In Chandla, for instance, the BJP won with 41,227 votes while the Congress came a close second with 40,050 votes. The BSP was third in this seat with 25,739 votes. If the Congress and BSP had joined hands, their victory margin would have been 24,562 votes.
In Tikamgarh, the BJP secured 66,958 votes while the Congress trailed with 62,783. The BSP finished third in this seat with 9,793 votes. Similarly, in Panna, the BJP won with 68,359 votes while the Congress got 47,651 votes and the BSP finished third with 22,818 votes.
The BSP also increased its vote share in the state since the 2013 elections.
Overall, while the Congress’ vote share was 40.9 per cent, the BSP’s vote share was 5 per cent. The BJP, which finished second, had a vote share of 41 per cent.
In the 2013 elections, the BSP had won just one seat at a vote share of 2.2 per cent.

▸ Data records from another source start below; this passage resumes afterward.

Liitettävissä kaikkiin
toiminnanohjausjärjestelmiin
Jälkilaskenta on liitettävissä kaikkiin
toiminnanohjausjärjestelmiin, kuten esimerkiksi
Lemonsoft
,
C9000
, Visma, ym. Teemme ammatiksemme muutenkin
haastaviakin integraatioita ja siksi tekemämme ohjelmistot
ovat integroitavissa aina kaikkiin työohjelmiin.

In Rajasthan, the Congress won in 99 seats while the BJP won 73 and the BSP managed six. But the Congress could have gained in 11 seats had it forged an alliance with Mayawati.

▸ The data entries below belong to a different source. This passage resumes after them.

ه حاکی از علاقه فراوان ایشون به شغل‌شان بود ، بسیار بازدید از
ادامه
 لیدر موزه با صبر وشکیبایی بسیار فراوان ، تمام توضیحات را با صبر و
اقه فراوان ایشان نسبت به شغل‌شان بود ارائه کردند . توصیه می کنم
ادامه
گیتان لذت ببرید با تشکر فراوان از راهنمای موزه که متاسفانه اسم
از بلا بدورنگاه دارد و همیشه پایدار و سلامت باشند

The seats are Amber, Asind, Behror, Ganganagar, Pilibanga, Phulera, Surajgarh, Suratgarh, Mandawa, Dholpur, Bundi.
For instance, the BJP won from Surajgarh with 79,913 votes while the Congress secured 76,488 votes. The BSP got 30,948 votes here.
In Rajasthan too, the BSP improved its tally from the 2013 elections.
The Congress’ vote share was 39.3 per cent, while the BSP’s was 4 per cent. The BJP, which finished second, had a vote share of 38.8 per cent.
In the 2013 elections, the BSP had won three seats with a vote share of 3.37 per cent.
In Chhattisgarh, the Congress won 68 seats while the BJP got 15 and the BSP won in two seats of the 35 it contested. Its ally, Ajit Jogi’s Janta Congress Chhattisgarh, contested from the remaining seats.
Had the Congress tied up with the BSP, it could have won in four more seats — Akaltara, Dantewada, Janjgir-Champa and Masturi.
In Masturi, for instance, while the BJP got 67,950 votes, the BSP finished second with 53,843 votes. The Congress was third with 53,620 votes. Had the Congress tied up with BSP, not only would they have defeated BJP but their victory margin would have been over 39,000 votes.
This is the only heartland state where the BSP’s vote share saw a dip, albeit minimal, even though the party won an additional seat.
Overall, while the Congress’ vote share was 43 per cent, the BSP’s vote share was 3.9 per cent. The BJP, which finished second, had a vote share of 33 per cent.
In the 2013 elections, the BSP had won just one seat but with a vote share of 4.2 per cent.